That thing you were utterly sure would never happen? Yeah, well, guess what …

Never. Test. In. Production.

Who, Me? A Who, Me? moment last week introduced a much-needed laugh into the lives of at least a few end users, after a bit of testing in production had all too familiar consequences.

Cuvva is an app-based car insurance service. It is a handy thing for some — rather than signing up for an annual policy, a customer can use its app to set up insurance that lasts for just an hour or so. It can also push out app notifications, one of which made a programmer's little joke all too public.

"What could possibly go wrong?" asked the programmer (and Cuvva's lead Android engineer) Adam Bennett. Within minutes, he had his answer: rather a lot.

Bennett had inadvertently pushed a notification out to thousands of the company's Android app users.

In a "cautionary tale" posted over the weekend, Bennett gave a refreshingly open explanation of how he had "accidentally pinged every Android customer in production."

The problem, it appeared, came from a desire to bring the Android app up to parity with the iOS version in terms of push notifications.

"I set out to work out the exact state of push notifications on the Cuvva Android app," he explained. He picked through the code to check for references to the messaging platform of choice, Firebase Cloud Messaging (FCM), checked the dependency tree for any hidden usage and took a close look at the FCM console itself. The latter showed iOS (and web) as configured, but nothing for Android.

"At this point I was 100 per cent convinced that there was no way that our Android app could pick up a notification," he wrote.

So, he did the FCM integration, prepared his test message and, sure that nobody would ever actually see the notification, sent out what, in retrospect, turned out to be a tweet of unalloyed hubris. He then pressed the button.

To be fair, FCM had warned him that over half a million devices would be affected ("in hindsight — this number didn't match our analytics, so where did it come from? That's right: registered push tokens") which gave Bennett a little pause for thought. Sadly, however, not enough.

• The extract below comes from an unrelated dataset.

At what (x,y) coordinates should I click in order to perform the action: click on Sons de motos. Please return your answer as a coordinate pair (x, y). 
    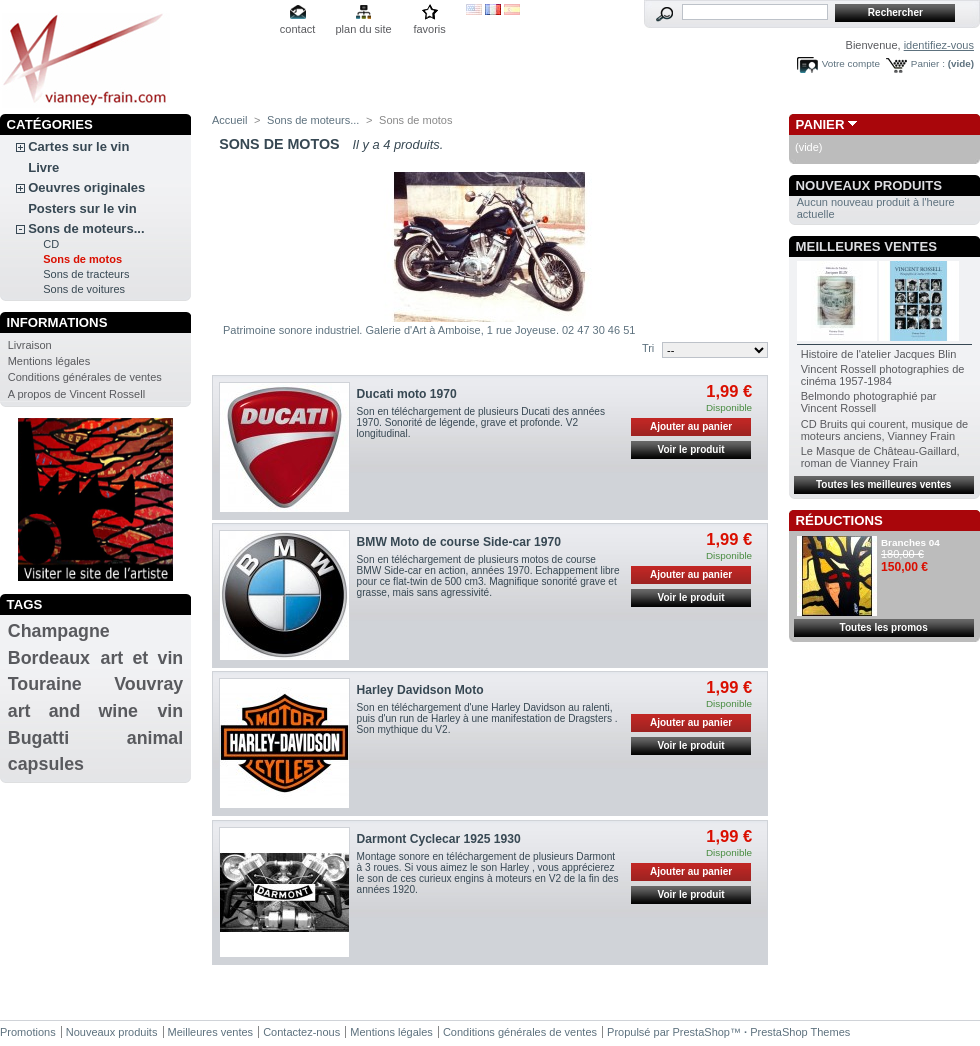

Despite his absolute certainty that the message would never be seen, approximately 120,000 push notifications were received and around 20,000 were opened. Oops.

"It was an odd feeling," Bennett told The Register, "a mix of immediate dread giving way to humour at the absurdity of what I'd done." As the screenshots poured in from amused customers "my horror quickly turned to embarrassment and amusement."

But what had happened? The answer was that while the code Bennett looked at was sparklingly clean, the team had recently removed a library which included the default FCM service. It had been evaluated and eventually dropped three weeks prior. However, the version of Cuvva's app in use by the majority of users still had it and push tokens had been quietly registered. Therefore, that majority of users received a dose of Bennett's humour.

Fortunately for the Android engineer, the impact was ... pretty good. Customers saw the funny side and Cuvva's social media team revelled in "the most social media engagement we've ever had."

Indeed, Bennett's employer was very understanding. "We have an internal Slack channel," Bennett told us, "encouraging the team to share mistakes," and he highlighted a corporate culture that encouraged the discussing of cockups rather than sweeping the smoking remains under the nearest carpet. "If you make a mistake as public as this," he said, "it's better to lean into it rather than cover it up and attempt to shift blame."

It could have been so much worse had Bennett dropped a swear or two into his "test" (this hack well remembers some test data sneaking into a customer demo many years ago that left a sales exec speechless and at least one programmer jobless) and he had some advice on top of the obvious Do Not Test In Production.

"Do not write something you wouldn't want customers to see," he said. Dropping something like the f-bomb or dishing the dirt on company politics could be severely career limiting. He went on to point out that "your app is not necessarily the customer's app" and dispensed useful advice concerning notifications and the vetting of libraries.

We'll give Bennett the last word:

"And finally: Do. Not. Test. Notifications. In. Production."